DATA LISTING: Begin

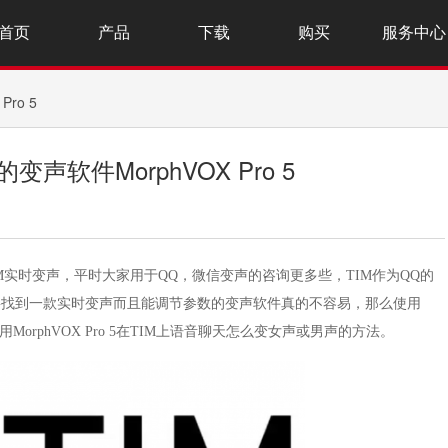
首页
产品
下载
购买
服务中心
ro 5
软件MorphVOX Pro 5
于TIM实时变声，平时大家用于QQ，微信变声的咨询更多些，TIM作为QQ的
要找到一款实时变声而且能调节参数的变声软件真的不容易，那么使用
rphVOX Pro 5在TIM上语音聊天怎么变女声或男声的方法。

DATA LISTING: End

DIRECTIONS: Your answer must be the records exactly as they stand, with no pictures in it.

SOLUTION BELOW:
首页
产品
下载
购买
服务中心
ro 5
软件MorphVOX Pro 5
于TIM实时变声，平时大家用于QQ，微信变声的咨询更多些，TIM作为QQ的
要找到一款实时变声而且能调节参数的变声软件真的不容易，那么使用
rphVOX Pro 5在TIM上语音聊天怎么变女声或男声的方法。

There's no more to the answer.